_Saved entries:_
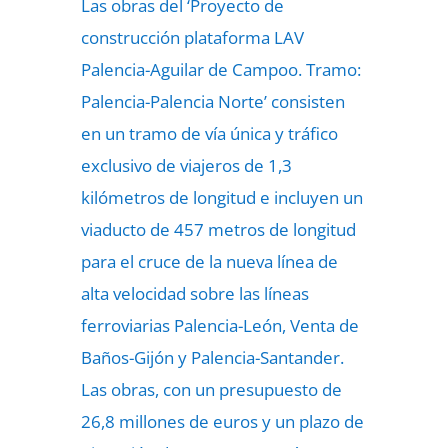
Las obras del ‘Proyecto de
construcción plataforma LAV
Palencia-Aguilar de Campoo. Tramo:
Palencia-Palencia Norte’ consisten
en un tramo de vía única y tráfico
exclusivo de viajeros de 1,3
kilómetros de longitud e incluyen un
viaducto de 457 metros de longitud
para el cruce de la nueva línea de
alta velocidad sobre las líneas
ferroviarias Palencia-León, Venta de
Baños-Gijón y Palencia-Santander.
Las obras, con un presupuesto de
26,8 millones de euros y un plazo de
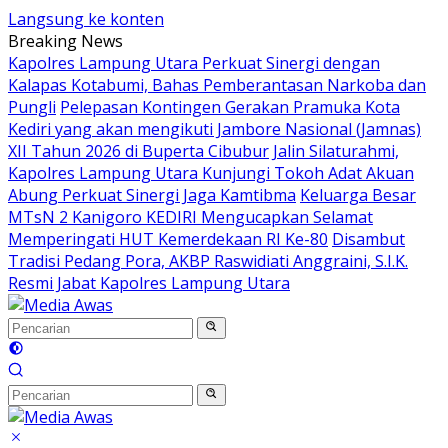
Langsung ke konten
Breaking News
Kapolres Lampung Utara Perkuat Sinergi dengan
Kalapas Kotabumi, Bahas Pemberantasan Narkoba dan
Pungli
Pelepasan Kontingen Gerakan Pramuka Kota
Kediri yang akan mengikuti Jambore Nasional (Jamnas)
XII Tahun 2026 di Buperta Cibubur
Jalin Silaturahmi,
Kapolres Lampung Utara Kunjungi Tokoh Adat Akuan
Abung Perkuat Sinergi Jaga Kamtibma
Keluarga Besar
MTsN 2 Kanigoro KEDIRI Mengucapkan Selamat
Memperingati HUT Kemerdekaan RI Ke-80
Disambut
Tradisi Pedang Pora, AKBP Raswidiati Anggraini, S.I.K.
Resmi Jabat Kapolres Lampung Utara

_What to produce:_ Set the pictures aside and retype exactly the lines above from the line with "26,8 millones de euros y un plazo de" to the line with "XII Tahun 2026 di Buperta Cibubur", both included, adding no others.

_Response:_
26,8 millones de euros y un plazo de
Langsung ke konten
Breaking News
Kapolres Lampung Utara Perkuat Sinergi dengan
Kalapas Kotabumi, Bahas Pemberantasan Narkoba dan
Pungli
Pelepasan Kontingen Gerakan Pramuka Kota
Kediri yang akan mengikuti Jambore Nasional (Jamnas)
XII Tahun 2026 di Buperta Cibubur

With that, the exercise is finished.